Collected data:

==================================================

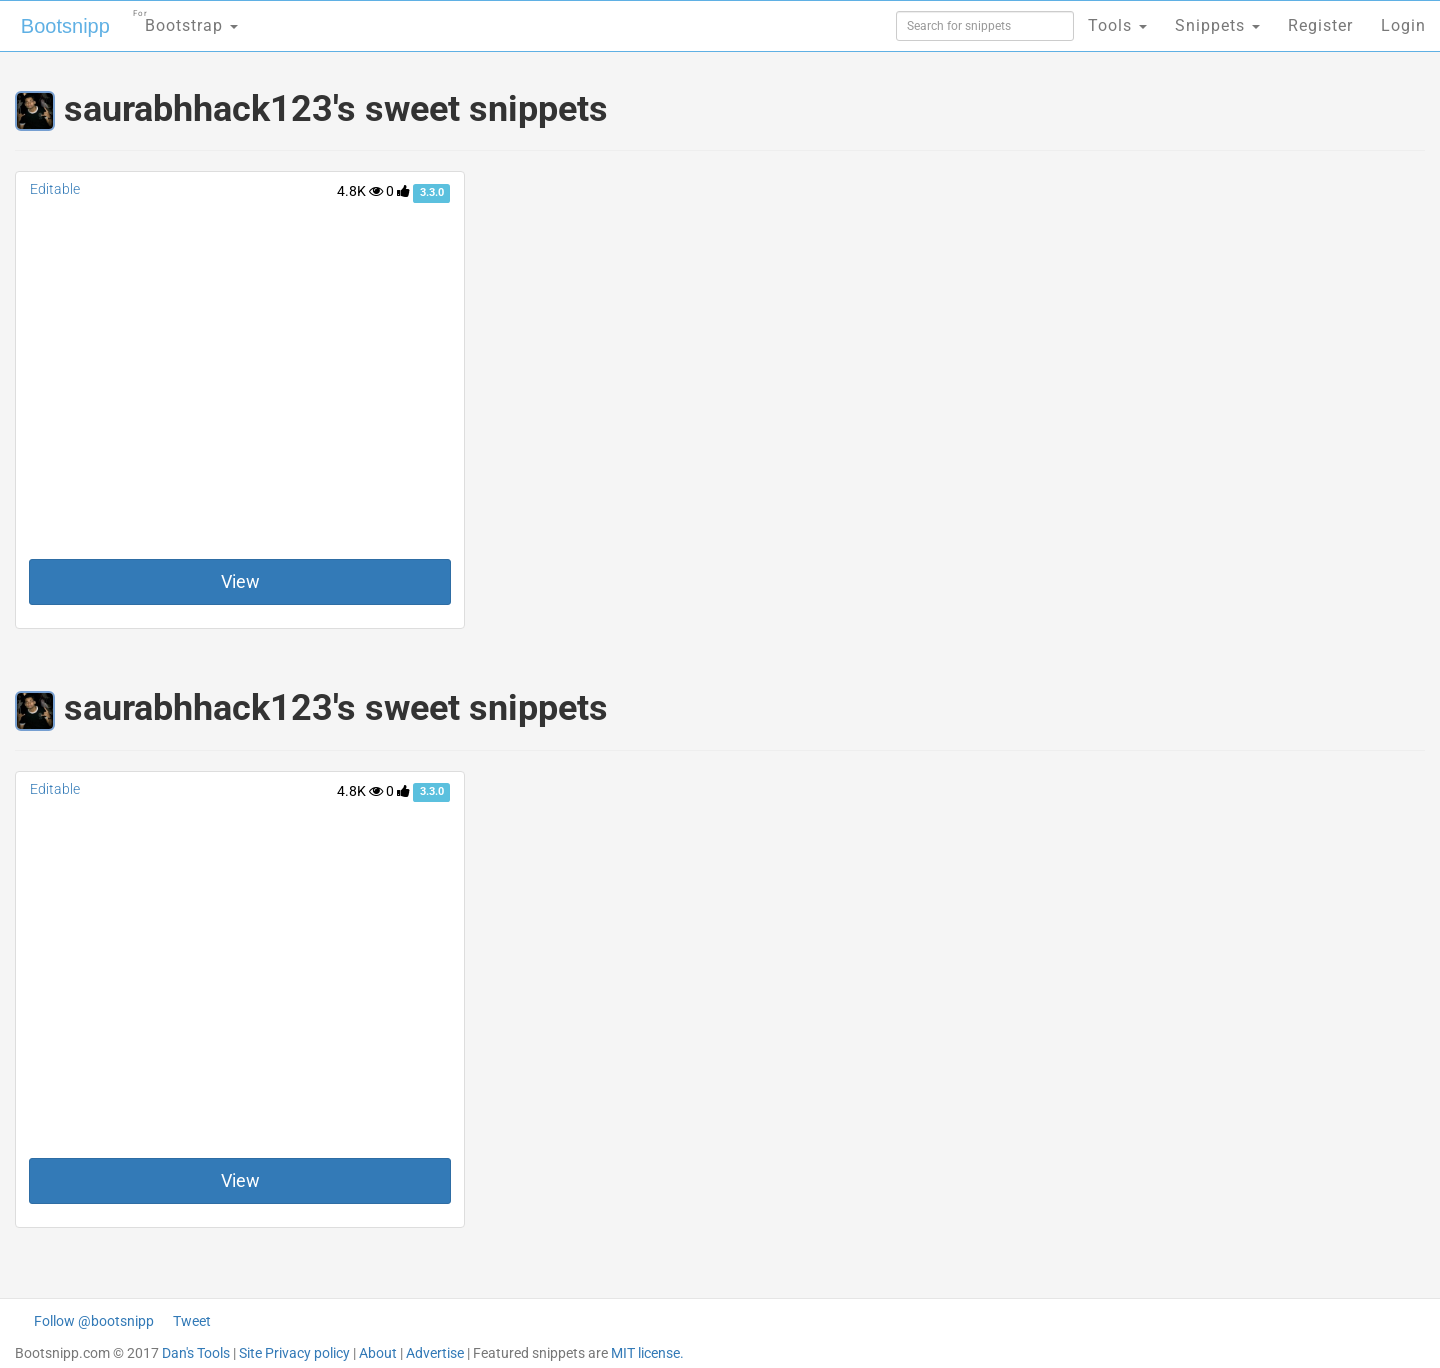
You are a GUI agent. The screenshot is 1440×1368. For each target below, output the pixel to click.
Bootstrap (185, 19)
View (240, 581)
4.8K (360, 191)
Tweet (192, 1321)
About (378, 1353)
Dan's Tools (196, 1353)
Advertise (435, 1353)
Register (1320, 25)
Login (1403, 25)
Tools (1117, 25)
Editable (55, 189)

==================================================

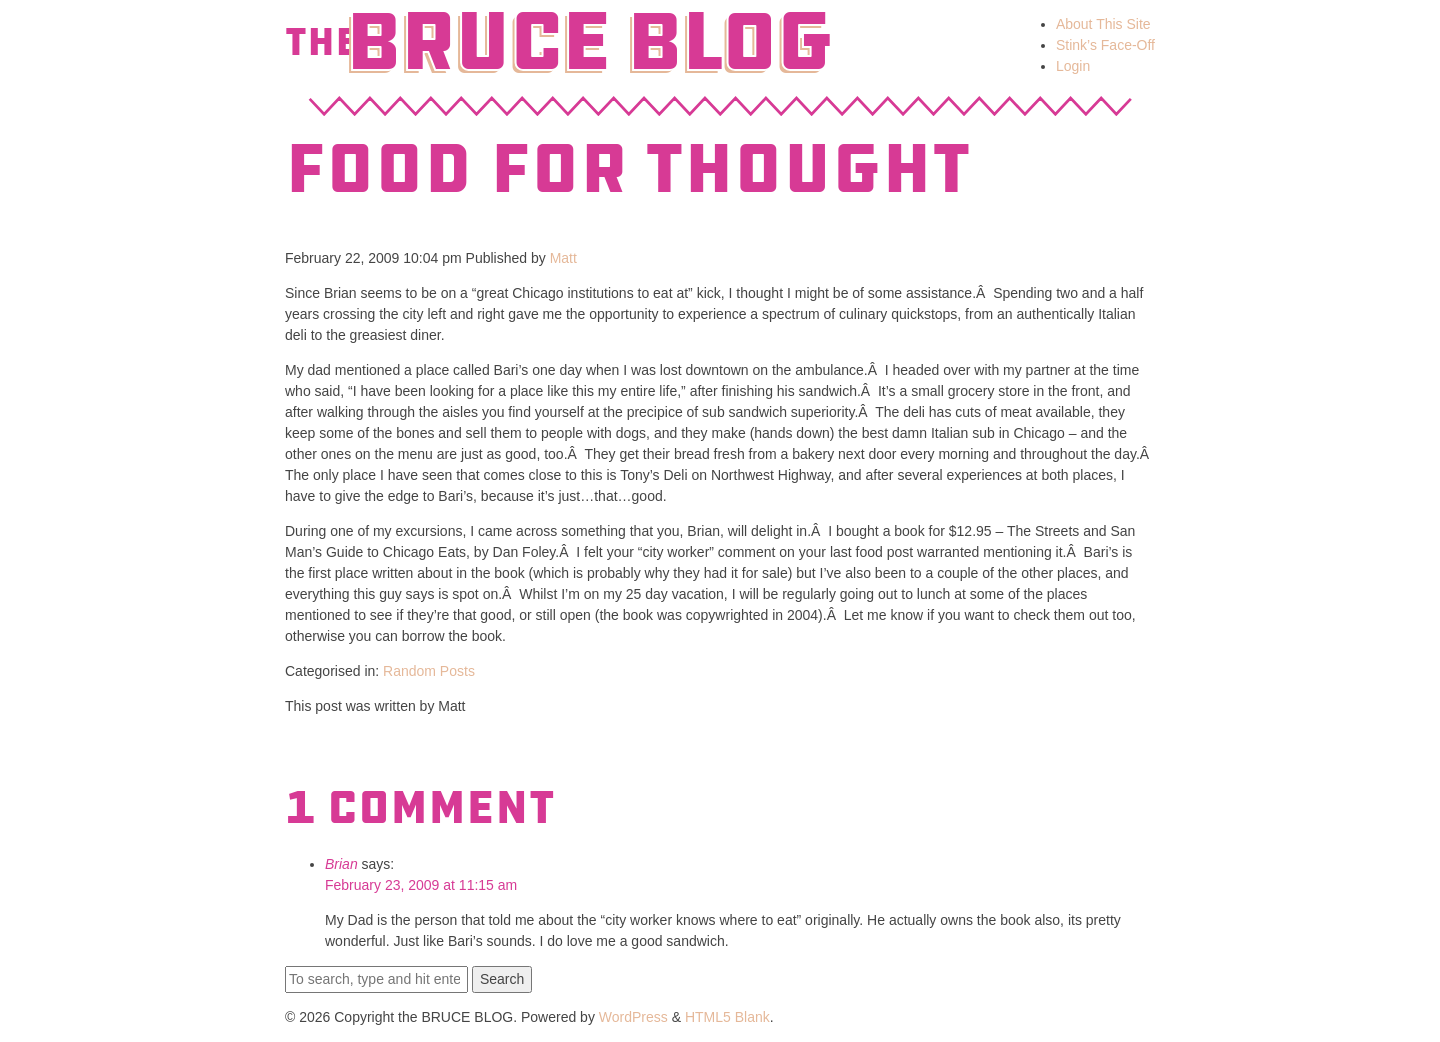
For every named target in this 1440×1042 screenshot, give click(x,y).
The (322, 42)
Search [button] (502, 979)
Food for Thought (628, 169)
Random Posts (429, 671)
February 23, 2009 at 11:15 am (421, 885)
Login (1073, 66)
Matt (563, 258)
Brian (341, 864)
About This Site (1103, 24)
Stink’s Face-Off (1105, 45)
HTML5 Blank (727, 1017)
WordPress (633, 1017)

==================================================

Using the entries above, give back exactly the line containing "Search [button] (502, 979)", the line containing "HTML5 Blank (727, 1017)", and every line between them, and nothing else.

» **ANSWER AREA**:
Search [button] (502, 979)
Food for Thought (628, 169)
Random Posts (429, 671)
February 23, 2009 at 11:15 am (421, 885)
Login (1073, 66)
Matt (563, 258)
Brian (341, 864)
About This Site (1103, 24)
Stink’s Face-Off (1105, 45)
HTML5 Blank (727, 1017)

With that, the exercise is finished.